Helga Zepp-LaRouche: Good afternoon. It’s a pleasure to be with you.

Estulin: Thank you. I want to start off asking you about your “Wake-Up Call” you just issued. Why the urgency and why now?

Zepp-LaRouche: Well, because I think the world is sitting on a powder keg. If you watch, for example, the tension rising between the United States and China, in particular, but also between the United States and Russia, it’s very clear that the war danger is very acute and very few people are actually warning of it, but the majority of the population has no idea. And people are concerned about energy prices, about not finding an apartment, about all kinds of issues which all have their merit. But most people overlook the fact that we are in a systemic collapse.

Out of that systemic collapse, which goes along with the hyperinflationary blowout of the system, which goes along with the new energy hoax, you know, the gas price hoax—these gas prices could go down immediately if there would be the political will to do so. All of this is the reflection of a systemic collapse. Obviously the overwhelming dynamic is the Great Reset shifting the trillions Green New Deal, trying to direct all investments into green technologies. That is basically based on an image of Man, which regards human beings as parasites, as CO₂ footprints, as just a burden to Mother Nature. And I wanted to counterpose that with an image of Man which, in my view, is in cohesion both with the image of Plato, the image of Christianity, of Judaism, of Islam and real science. Because I think that the human being is differentiated from animals in all other living beings by the power of creative reason. And that creative reason enables Man to again and again make discoveries of physical principles, which you call scientific progress. And when you apply that scientific progress in the production process through technologies, it leads to an increase of the living standard, increase of longevity, increase of population potential. And I think that that particular image of Man as a creative human being is in cohesion with the lawfulness of the universe.

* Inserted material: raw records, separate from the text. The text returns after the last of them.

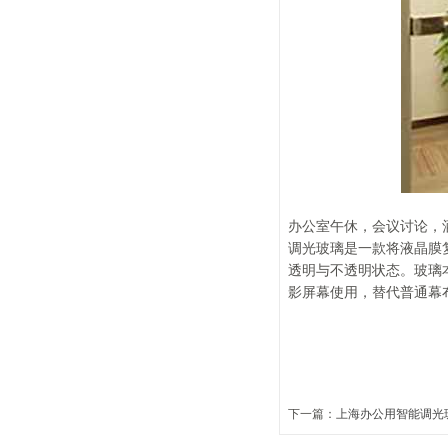
办公室午休，会议讨论，
调光玻璃是一款将液晶膜
透明与不透明状态。玻璃
影屏幕使用，替代普通幕
下一篇：
上海办公用智能调光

So what I wanted to accomplish—together with Guus Berkhout—we wanted to accomplish is, to, on the one side, basically say all these many concerns should be seen in a larger context. That we are in danger of sleepwalking into a new catastrophe, and counterpose that with the most beautiful conception of the image of Man, which comes from the humanist tradition of European civilization going back to classical Greek, the Italian Renaissance, to Friedrich Schiller, from whom the Schiller Institute is named. And I thought it was important to reduce the very complex world picture to these two fundamental points: the existential danger in which we are, but also the optimism which comes from realizing what human beings are.